In a study by Limperopoulos C. (2016), it was emphasized that the developing cerebellum plays a crucial role in movement, cognition, and social-behavioral adaptation [18]. Additionally, Sanz-Cortes M. et al. (2014) assessed cerebellar volume via MRI in patients with SGA at 37 weeks of gestation and found larger volumes in low-birth-weight fetuses than in those corresponding to gestational age [19]. Notably, in our study, we did not find a significant decrease in brain structures in low-birth-weight fetuses. SGA is generally believed to constitute a group of constitutionally small but healthy fetuses that are not at risk for future neurological deficits [1]. A fundamental difference in the antenatal diagnosis of SGA is the absence of blood flow disorders, as indicated by ultrasound Doppler examination; however, differentiating SGA from FGR remains challenging [20].

Particularly interesting are the findings of our comparison of brain volumes and birth weights between the FGR and SGA groups. Although birth weights (in grams and percentiles) were comparable between the two groups, the supratentorial brain volume was significantly smaller in the FGR group. This suggests that placental insufficiency in late pregnancy may have a more profound impact on brain structure development than on birth weight. Unlike indicators of fetal hypoxemia, fetal size is not a reliable marker of unfavorable perinatal outcomes at full term. This is particularly relevant, as the fetus may not be classified as small based on traditional cutoff values, making the diagnosis of placental insufficiency more challenging in late pregnancy. Fetal Doppler ultrasound examinations, regardless of whether the cerebroplacental ratio or umbilical-cerebral ratio is measured, have demonstrated a stronger association with perinatal fetal or newborn death than with fetal size [21].

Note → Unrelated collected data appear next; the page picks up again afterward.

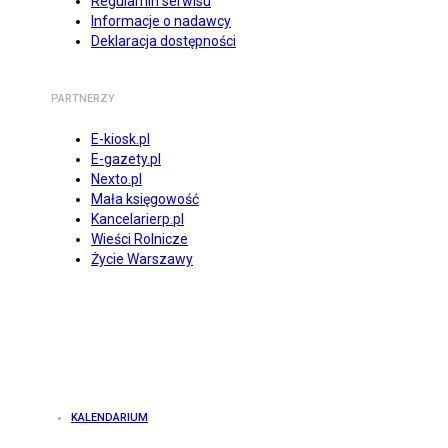
Regulamin serwisu
Informacje o nadawcy
Deklaracja dostępności
PARTNERZY
E-kiosk.pl
E-gazety.pl
Nexto.pl
Mała księgowość
Kancelarierp.pl
Wieści Rolnicze
Życie Warszawy
KALENDARIUM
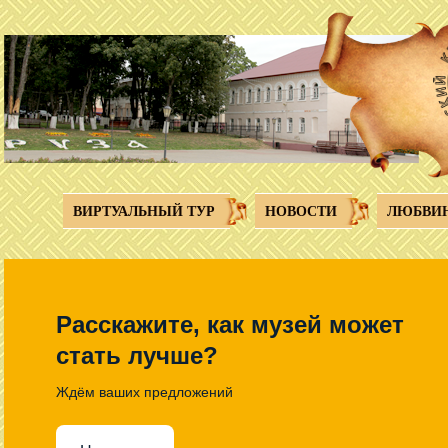
Перейти к основному содержанию
ВИРТУАЛЬНЫЙ ТУР
НОВОСТИ
ЛЮБВИ
Расскажите, как музей может
стать лучше?
Ждём ваших предложений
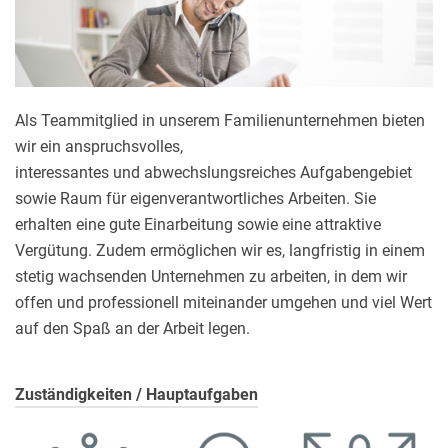
Als Teammitglied in unserem Familienunternehmen bieten
wir ein anspruchsvolles,
interessantes und abwechslungsreiches Aufgabengebiet
sowie Raum für eigenverantwortliches Arbeiten. Sie
erhalten eine gute Einarbeitung sowie eine attraktive
Vergütung. Zudem ermöglichen wir es, langfristig in einem
stetig wachsenden Unternehmen zu arbeiten, in dem wir
offen und professionell miteinander umgehen und viel Wert
auf den Spaß an der Arbeit legen.
Zuständigkeiten / Hauptaufgaben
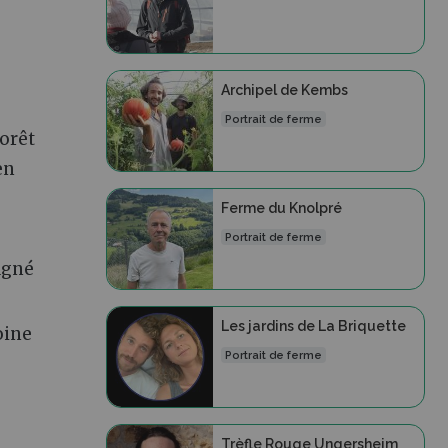
Archipel de Kembs
Portrait de ferme
forêt
en
Ferme du Knolpré
Portrait de ferme
agné
Les jardins de La Briquette
oine
Portrait de ferme
Trèfle Rouge Ungersheim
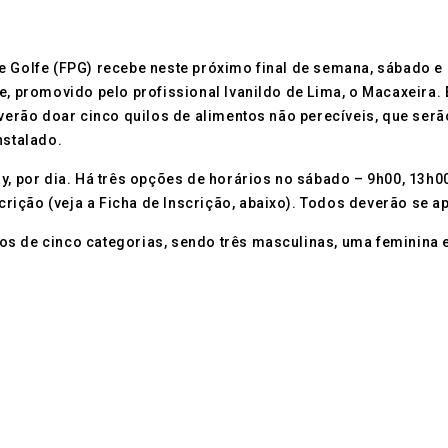
e Golfe (FPG) recebe neste próximo final de semana, sábado e 
e, promovido pelo profissional Ivanildo de Lima, o Macaxeira. 
deverão doar cinco quilos de alimentos não perecíveis, que se
nstalado.
y, por dia. Há três opções de horários no sábado – 9h00, 13h0
ição (veja a Ficha de Inscrição, abaixo). Todos deverão se a
s de cinco categorias, sendo três masculinas, uma feminina e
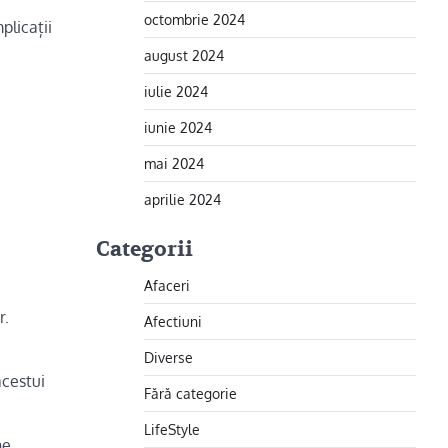
octombrie 2024
plicații
august 2024
iulie 2024
iunie 2024
mai 2024
aprilie 2024
Categorii
Afaceri
r.
Afectiuni
Diverse
acestui
Fără categorie
LifeStyle
ne.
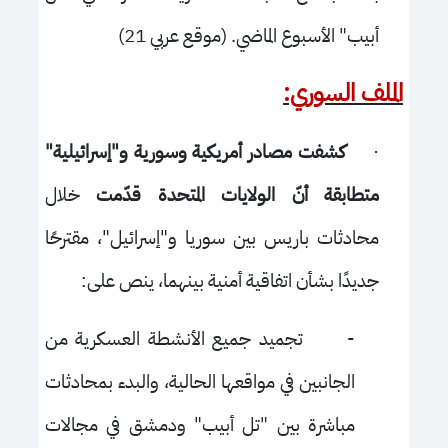
أبيب" الأسبوع الماضي. (موقع عربي 21)
الملف السوري:
·
كشفت مصادر أمريكية وسورية و"إسرائيلية"
متطابقة أنّ الولايات المتحدة قدّمت
خلال
محادثات باريس بين سوريا و"إسرائيل"، مقترحًا
جديدًا بشأن اتفاقية أمنية بينهما، ينص على:
-
تجميد جميع الأنشطة العسكرية من
الجانبين في مواقعها الحالية، والبدء بمحادثات
مباشرة بين "تل أبيب" ودمشق في مجالات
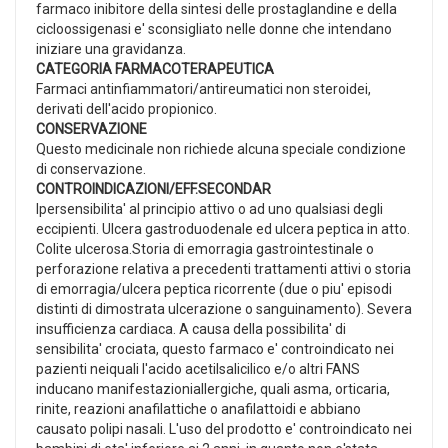
farmaco inibitore della sintesi delle prostaglandine e della
cicloossigenasi e' sconsigliato nelle donne che intendano
iniziare una gravidanza.
CATEGORIA FARMACOTERAPEUTICA
Farmaci antinfiammatori/antireumatici non steroidei,
derivati dell'acido propionico.
CONSERVAZIONE
Questo medicinale non richiede alcuna speciale condizione
di conservazione.
CONTROINDICAZIONI/EFF.SECONDAR
Ipersensibilita' al principio attivo o ad uno qualsiasi degli
eccipienti. Ulcera gastroduodenale ed ulcera peptica in atto.
Colite ulcerosa.Storia di emorragia gastrointestinale o
perforazione relativa a precedenti trattamenti attivi o storia
di emorragia/ulcera peptica ricorrente (due o piu' episodi
distinti di dimostrata ulcerazione o sanguinamento). Severa
insufficienza cardiaca. A causa della possibilita' di
sensibilita' crociata, questo farmaco e' controindicato nei
pazienti neiquali l'acido acetilsalicilico e/o altri FANS
inducano manifestazioniallergiche, quali asma, orticaria,
rinite, reazioni anafilattiche o anafilattoidi e abbiano
causato polipi nasali. L'uso del prodotto e' controindicato nei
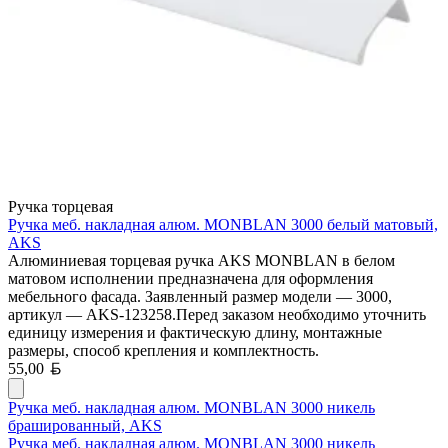
Ручка торцевая
Ручка меб. накладная алюм. MONBLAN 3000 белый матовый,
AKS
Алюминиевая торцевая ручка AKS MONBLAN в белом
матовом исполнении предназначена для оформления
мебельного фасада. Заявленный размер модели — 3000,
артикул — AKS-123258.Перед заказом необходимо уточнить
единицу измерения и фактическую длину, монтажные
размеры, способ крепления и комплектность.
Белорусский рубль
55,00
Ручка меб. накладная алюм. MONBLAN 3000 никель
брашированный, AKS
Ручка меб. накладная алюм. MONBLAN 3000 никель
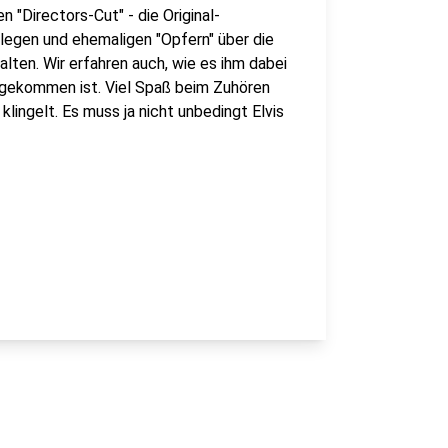
 "Directors-Cut" - die Original-
ollegen und ehemaligen "Opfern" über die
lten. Wir erfahren auch, wie es ihm dabei
n gekommen ist. Viel Spaß beim Zuhören
lingelt. Es muss ja nicht unbedingt Elvis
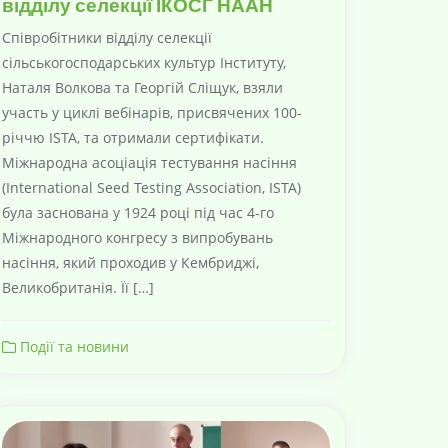
відділу селекції ІКОСГ НААН
Співробітники відділу селекції
сільськогосподарських культур Інституту,
Наталя Волкова та Георгій Сліщук, взяли
участь у циклі вебінарів, присвячених 100-
річчю ISTA, та отримали сертифікати.
Міжнародна асоціація тестування насіння
(International Seed Testing Association, ISTA)
була заснована у 1924 році під час 4-го
Міжнародного конгресу з випробувань
насіння, який проходив у Кембриджі,
Великобританія. Її […]
Події та новини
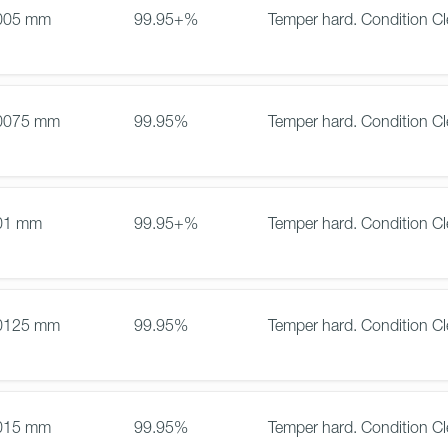
005 mm
99.95+%
Temper hard. Condition Cl
0075 mm
99.95%
Temper hard. Condition Cl
01 mm
99.95+%
Temper hard. Condition Cl
0125 mm
99.95%
Temper hard. Condition Cl
015 mm
99.95%
Temper hard. Condition Cl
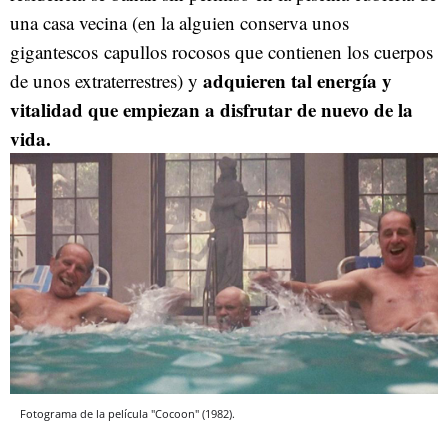
una casa vecina (en la alguien conserva unos
gigantescos capullos rocosos que contienen los cuerpos
adquieren tal energía y
de unos extraterrestres) y
vitalidad que empiezan a disfrutar de nuevo de la
vida.
Fotograma de la película "Cocoon" (1982).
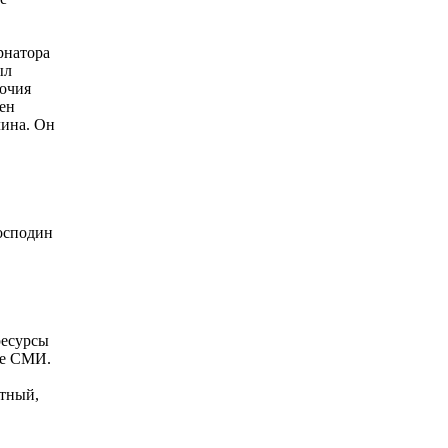
рнатора
ыл
мочия
щен
лина. Он
господин
ресурсы
ные СМИ.
ытный,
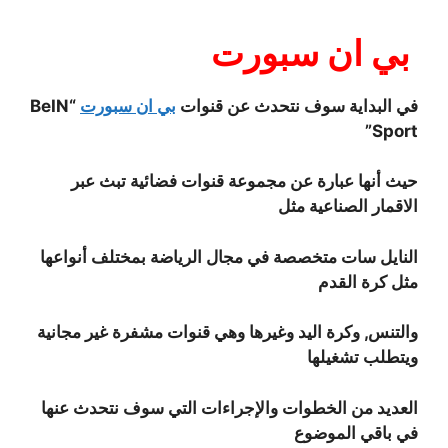
بي ان سبورت
في البداية سوف نتحدث عن قنوات
بي ان سبورت
“BeIN
Sport”
حيث أنها عبارة عن مجموعة قنوات فضائية تبث عبر
الاقمار الصناعية مثل
النايل سات متخصصة في مجال الرياضة بمختلف أنواعها
مثل كرة القدم
والتنس, وكرة اليد وغيرها وهي قنوات مشفرة غير مجانية
ويتطلب تشغيلها
العديد من الخطوات والإجراءات التي سوف نتحدث عنها
في باقي الموضوع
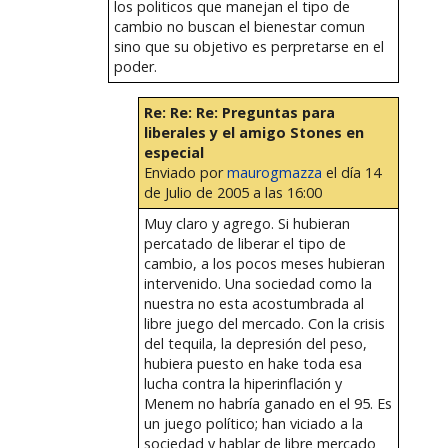
los politicos que manejan el tipo de
cambio no buscan el bienestar comun
sino que su objetivo es perpretarse en el
poder.
Re: Re: Re: Preguntas para
liberales y el amigo Stones en
especial
Enviado por
maurogmazza
el día 14
de Julio de 2005 a las 16:00
Muy claro y agrego. Si hubieran
percatado de liberar el tipo de
cambio, a los pocos meses hubieran
intervenido. Una sociedad como la
nuestra no esta acostumbrada al
libre juego del mercado. Con la crisis
del tequila, la depresión del peso,
hubiera puesto en hake toda esa
lucha contra la hiperinflación y
Menem no habría ganado en el 95. Es
un juego político; han viciado a la
sociedad y hablar de libre mercado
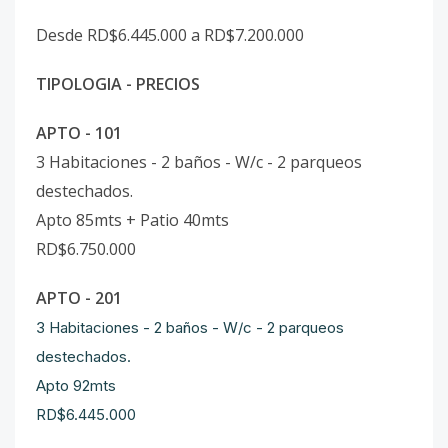
Desde RD$6.445.000 a RD$7.200.000
TIPOLOGIA - PRECIOS
APTO - 101
3 Habitaciones - 2 baños - W/c - 2 parqueos
destechados.
Apto 85mts + Patio 40mts
RD$6.750.000
APTO - 201
3 Habitaciones - 2 baños - W/c - 2 parqueos
destechados.
Apto 92mts
RD$6.445.000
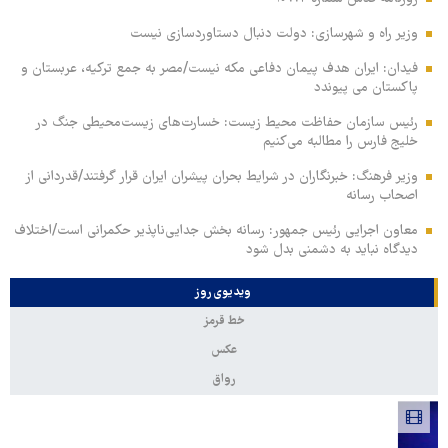
وزیر راه و شهرسازی: دولت دنبال دستاوردسازی نیست
فیدان: ایران هدف پیمان دفاعی مکه نیست/مصر به جمع ترکیه، عربستان و
پاکستان می پیوندد
رئیس سازمان حفاظت محیط زیست: خسارت‌های زیست‌محیطی جنگ در
خلیج فارس را مطالبه‌ می‌کنیم
وزیر فرهنگ: خبرنگاران در شرایط بحران پیشران ایران قرار گرفتند/قدردانی از
اصحاب رسانه
معاون اجرایی رئیس جمهور: رسانه بخش جدایی‌ناپذیر حکمرانی است/اختلاف
دیدگاه نباید به دشمنی بدل شود
ویدیوی روز
خط قرمز
عکس
رواق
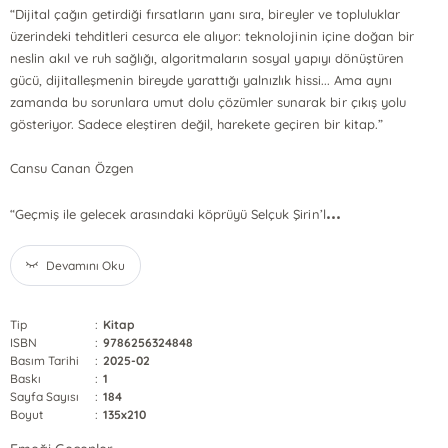
“Dijital çağın getirdiği fırsatların yanı sıra, bireyler ve topluluklar
üzerindeki tehditleri cesurca ele alıyor: teknolojinin içine doğan bir
neslin akıl ve ruh sağlığı, algoritmaların sosyal yapıyı dönüştüren
gücü, dijitalleşmenin bireyde yarattığı yalnızlık hissi... Ama aynı
zamanda bu sorunlara umut dolu çözümler sunarak bir çıkış yolu
gösteriyor. Sadece eleştiren değil, harekete geçiren bir kitap.”
Cansu Canan Özgen
...
“Geçmiş ile gelecek arasındaki köprüyü Selçuk Şirin’l
Devamını Oku
Tip
:
Kitap
ISBN
:
9786256324848
Basım Tarihi
:
2025-02
Baskı
:
1
Sayfa Sayısı
:
184
Boyut
:
135x210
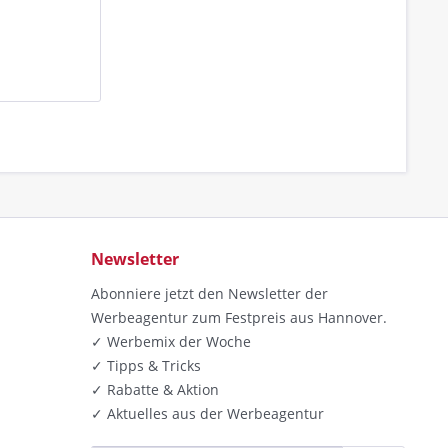
Newsletter
Abonniere jetzt den Newsletter der
Werbeagentur zum Festpreis aus Hannover.
✓ Werbemix der Woche
✓ Tipps & Tricks
✓ Rabatte & Aktion
✓ Aktuelles aus der Werbeagentur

The quest for sensitive markers that can identify conditions indicative of suboptimal intrauterine development remains ongoing, as both FGR and SGA infants face risks of neurodevelopmental impairments compared to those born at appropriate gestational ages in the postnatal period [22, 23]. Cognitive and behavioral impairments persist into childhood, adolescence, and adulthood in both FGR and SGA infants [24].

The results of our study should be interpreted with caution in light of these limitations. The small sample size was due to the difficulty in recruiting healthy pregnant women to undergo MRI. The measurements were performed through manual delineation of the brain structures, utilizing the methodology previously described for healthy fetuses. Additionally, because of the accuracy required to identify anatomical boundaries, some images were unsuitable for processing, primarily because of motion artifacts.

Further studies are necessary, including detailed examination of the most vulnerable brain structures. Moreover, it will be crucial to assess the neurological status of both newborns and children. In the future, this will enable the development of biomarkers to predict suboptimal neurodevelopment in fetuses with growth restriction.

Conclusion

Fetuses with late-onset growth restriction exhibited reduced volumes of the supratentorial brain and cerebellum, as assessed by MRI, compared to the control group, while the changes in SGA fetuses were not statistically significant. Our results confirmed the adverse effects of placental insufficiency on the structural development of the brain, particularly pronounced in the prenatally diagnosed phenomenon of cerebral blood flow redistribution. Further studies are needed to establish the relationship between the structural and functional features of the central nervous system and neurological outcomes of newborns and children. A promising approach involves searching for sensitive markers at the antenatal stage that characterize the severity and reversibility of neurological deficits in newborns and infants with late-onset FGR.